Restate all of the following data exactly, keeping any images out of the copy.
··· RECORDS FOR THIS EXERCISE ···
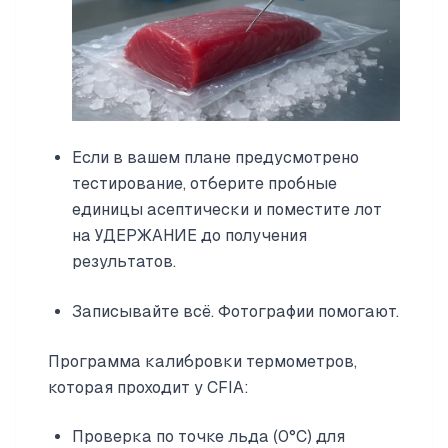
Если в вашем плане предусмотрено
тестирование, отберите пробные
единицы асептически и поместите лот
на УДЕРЖАНИЕ до получения
результатов.
Записывайте всё. Фотографии помогают.
Программа калибровки термометров,
которая проходит у CFIA:
Проверка по точке льда (0°C) для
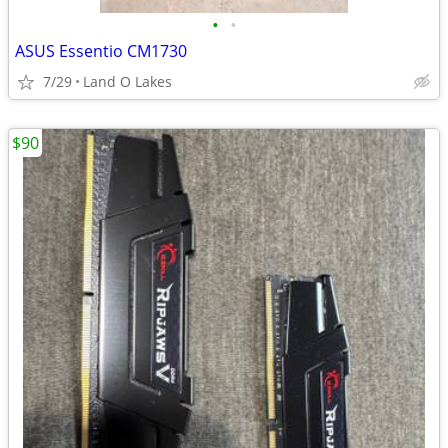
•
•
ASUS Essentio CM1730
7/29
Land O Lakes
$90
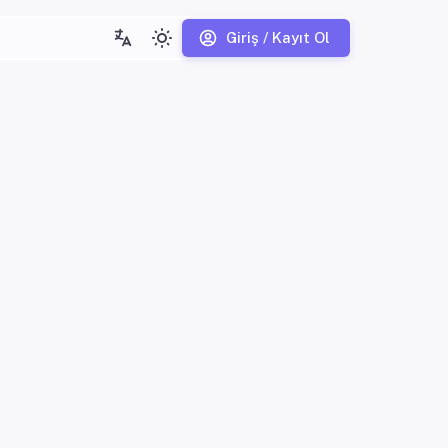
Giriş / Kayıt Ol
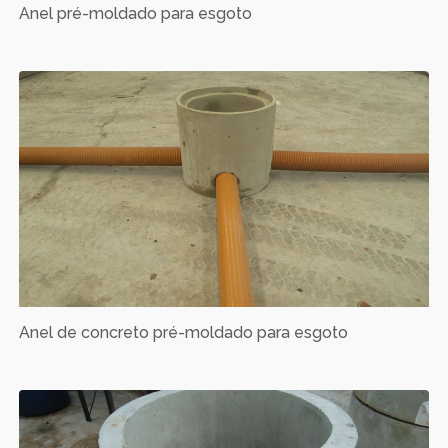
Anel pré-moldado para esgoto
Anel de concreto pré-moldado para esgoto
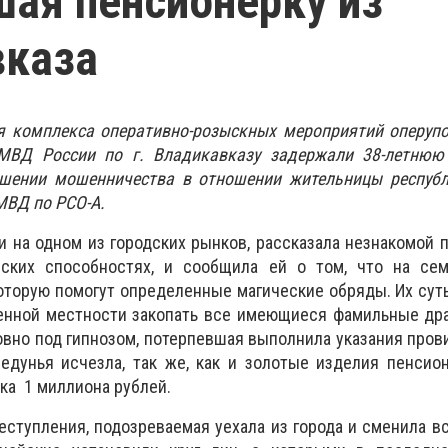
ая пенсионерку из
вказа
ия комплекса оперативно-розыскных мероприятий оперуп
ВД России по г. Владикавказу задержали 38-летнюю
шении мошенничества в отношении жительницы республ
МВД по РСО-А.
 на одном из городских рынков, рассказала незнакомой 
еских способностях, и сообщила ей о том, что на с
которую помогут определенные магические обряды. Их сут
ленной местности закопать все имеющиеся фамильные др
вно под гипнозом, потерпевшая выполнила указания пров
ведунья исчезла, так же, как и золотые изделия пенси
ка 1 миллиона рублей.
ступления, подозреваемая уехала из города и сменила в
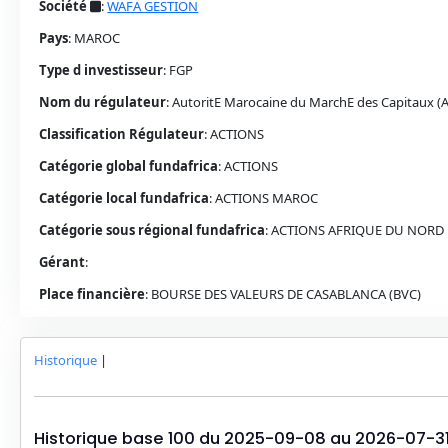
Société
:
WAFA GESTION
Pays
:
MAROC
Type d investisseur
:
FGP
Nom du régulateur
:
AutoritE Marocaine du MarchE des Capitaux 
Classification Régulateur
:
ACTIONS
Catégorie global fundafrica
:
ACTIONS
Catégorie local fundafrica
:
ACTIONS
MAROC
Catégorie sous régional fundafrica
:
ACTIONS AFRIQUE DU NORD
Gérant
:
Place financière
:
BOURSE DES VALEURS DE CASABLANCA (BVC)
Historique
|
Historique base 100 du
2025-09-08
au
2026-07-3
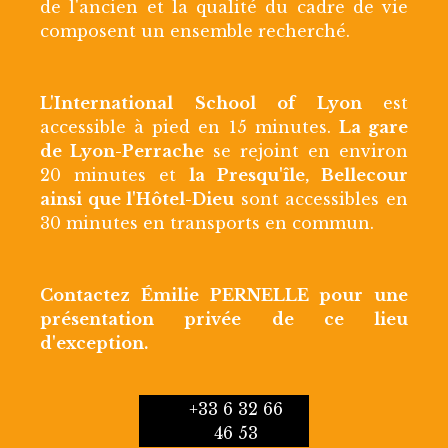
de l'ancien et la qualité du cadre de vie
composent un ensemble recherché.
L'International School of Lyon
est
accessible à pied en 15 minutes.
La gare
de Lyon-Perrache
se rejoint en environ
20 minutes et
la Presqu'île, Bellecour
ainsi que l'Hôtel-Dieu
sont accessibles en
30 minutes en transports en commun.
Contactez Émilie PERNELLE pour une
présentation privée de ce lieu
d'exception.
+33 6 32 66
46 53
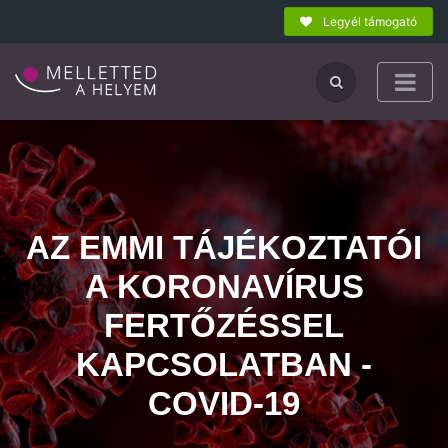
Legyél támogató
AZ EMMI TÁJÉKOZTATÓI
A KORONAVÍRUS
FERTŐZÉSSEL
KAPCSOLATBAN -
COVID-19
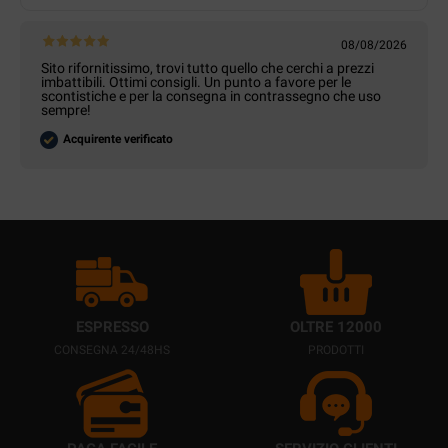
08/08/2026
Sito rifornitissimo, trovi tutto quello che cerchi a prezzi
imbattibili. Ottimi consigli. Un punto a favore per le
scontistiche e per la consegna in contrassegno che uso
sempre!
Acquirente verificato
ESPRESSO
OLTRE 12000
CONSEGNA 24/48HS
PRODOTTI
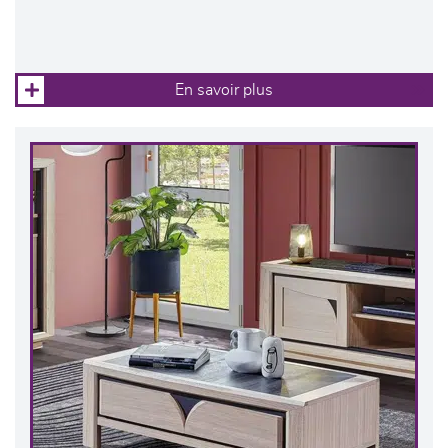
En savoir plus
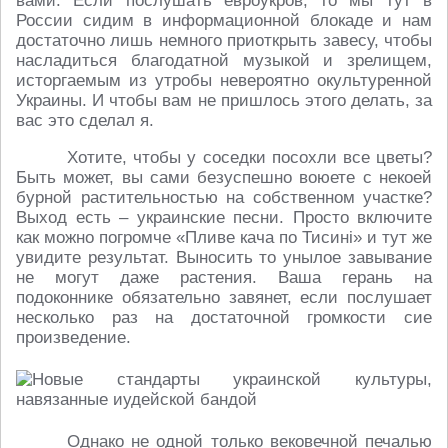
вами. Если послушать евроукров, то мы тут в
России сидим в информационной блокаде и нам
достаточно лишь немного приоткрыть завесу, чтобы
насладиться благодатной музыкой и зрелищем,
исторгаемым из утробы невероятно окультуренной
Украины. И чтобы вам не пришлось этого делать, за
вас это сделал я.
Хотите, чтобы у соседки посохли все цветы?
Быть может, вы сами безуспешно воюете с некоей
бурной растительностью на собственном участке?
Выход есть – украинские песни. Просто включите
как можно погромче «Пливе кача по Тисині» и тут же
увидите результат. Выносить то унылое завывание
не могут даже растения. Ваша герань на
подоконнике обязательно завянет, если послушает
несколько раз на достаточной громкости сие
произведение.
Однако не одной только вековечной печалью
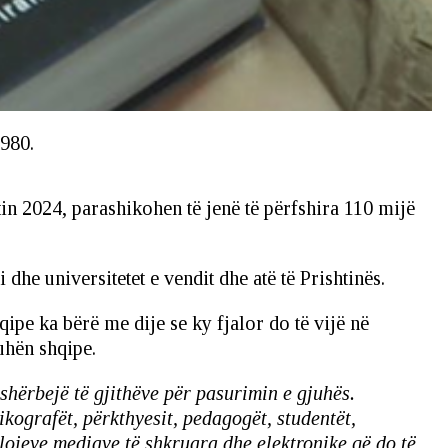
1980.
itin 2024, parashikohen të jenë të përfshira 110 mijë
dhe universitetet e vendit dhe atë të Prishtinës.
qipe ka bërë me dije se ky fjalor do të vijë në
uhën shqipe.
 shërbejë të gjithëve për pasurimin e gjuhës.
ikografët, përkthyesit, pedagogët, studentët,
 llojeve mediave të shkruara dhe elektronike që do të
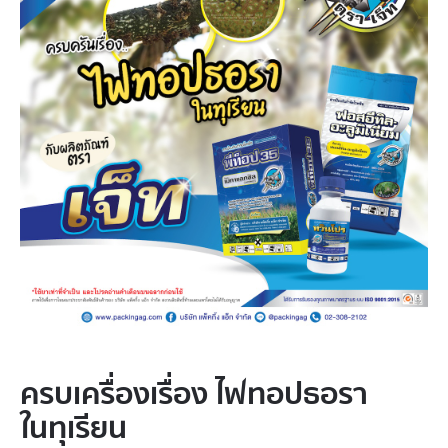
ครบเครื่องเรื่อง ไฟทอปธอรา
ในทุเรียน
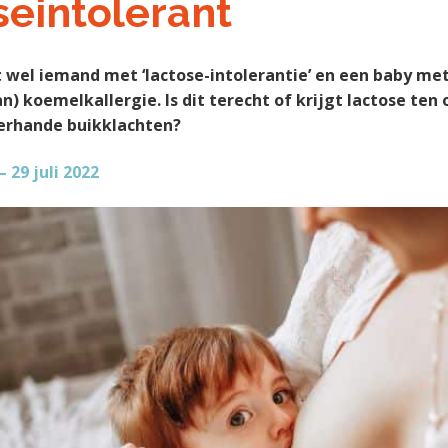
seintolerant
 wel iemand met ‘lactose-intolerantie’ en een baby met
) koemelkallergie. Is dit terecht of krijgt lactose ten
lerhande buikklachten?
– 29 juli 2022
···
WRITTEN ANSWER:
Если в вашем плане предусмотрено
тестирование, отберите пробные
единицы асептически и поместите лот
на УДЕРЖАНИЕ до получения
результатов.
Записывайте всё. Фотографии помогают.
Программа калибровки термометров,
которая проходит у CFIA:
Проверка по точке льда (0°C) для
•
•
ASUS Essentio CM1730
7/29
Land O Lakes
$90
Giriş / Kayıt Ol
Anel pré-moldado para esgoto
Anel de concreto pré-moldado para esgoto
ая пенсионерку из
вказа
ия комплекса оперативно-розыскных мероприятий оперуп
ВД России по г. Владикавказу задержали 38-летнюю
шении мошенничества в отношении жительницы республ
МВД по РСО-А.
 на одном из городских рынков, рассказала незнакомой 
еских способностях, и сообщила ей о том, что на с
которую помогут определенные магические обряды. Их сут
ленной местности закопать все имеющиеся фамильные др
вно под гипнозом, потерпевшая выполнила указания пров
ведунья исчезла, так же, как и золотые изделия пенси
ка 1 миллиона рублей.
ступления, подозреваемая уехала из города и сменила в
Société
:
WAFA GESTION
Pays
:
MAROC
Type d investisseur
:
FGP
Nom du régulateur
:
AutoritE Marocaine du MarchE des Capitaux 
Classification Régulateur
:
ACTIONS
Catégorie global fundafrica
:
ACTIONS
Catégorie local fundafrica
:
ACTIONS
MAROC
Catégorie sous régional fundafrica
:
ACTIONS AFRIQUE DU NORD
Gérant
:
Place financière
:
BOURSE DES VALEURS DE CASABLANCA (BVC)
Historique
|
Historique base 100 du
2025-09-08
au
2026-07-3
de l'ancien et la qualité du cadre de vie
composent un ensemble recherché.
L'International School of Lyon
est
accessible à pied en 15 minutes.
La gare
de Lyon-Perrache
se rejoint en environ
20 minutes et
la Presqu'île, Bellecour
ainsi que l'Hôtel-Dieu
sont accessibles en
30 minutes en transports en commun.
Contactez Émilie PERNELLE pour une
présentation privée de ce lieu
d'exception.
+33 6 32 66
46 53
Legyél támogató
AZ EMMI TÁJÉKOZTATÓI
A KORONAVÍRUS
FERTŐZÉSSEL
KAPCSOLATBAN -
COVID-19
08/08/2026
Sito rifornitissimo, trovi tutto quello che cerchi a prezzi
imbattibili. Ottimi consigli. Un punto a favore per le
scontistiche e per la consegna in contrassegno che uso
sempre!
Acquirente verificato
ESPRESSO
OLTRE 12000
CONSEGNA 24/48HS
PRODOTTI
En savoir plus
вами. Если послушать евроукров, то мы тут в
России сидим в информационной блокаде и нам
достаточно лишь немного приоткрыть завесу, чтобы
насладиться благодатной музыкой и зрелищем,
исторгаемым из утробы невероятно окультуренной
Украины. И чтобы вам не пришлось этого делать, за
вас это сделал я.
Хотите, чтобы у соседки посохли все цветы?
Быть может, вы сами безуспешно воюете с некоей
бурной растительностью на собственном участке?
Выход есть – украинские песни. Просто включите
как можно погромче «Пливе кача по Тисині» и тут же
увидите результат. Выносить то унылое завывание
не могут даже растения. Ваша герань на
подоконнике обязательно завянет, если послушает
несколько раз на достаточной громкости сие
произведение.
Однако не одной только вековечной печалью
1980.
itin 2024, parashikohen të jenë të përfshira 110 mijë
dhe universitetet e vendit dhe atë të Prishtinës.
qipe ka bërë me dije se ky fjalor do të vijë në
uhën shqipe.
 shërbejë të gjithëve për pasurimin e gjuhës.
ikografët, përkthyesit, pedagogët, studentët,
 llojeve mediave të shkruara dhe elektronike që do të
ครบเครื่องเรื่อง ไฟทอปธอรา
ในทุเรียน
seintolerant
 wel iemand met ‘lactose-intolerantie’ en een baby met
) koemelkallergie. Is dit terecht of krijgt lactose ten
lerhande buikklachten?
– 29 juli 2022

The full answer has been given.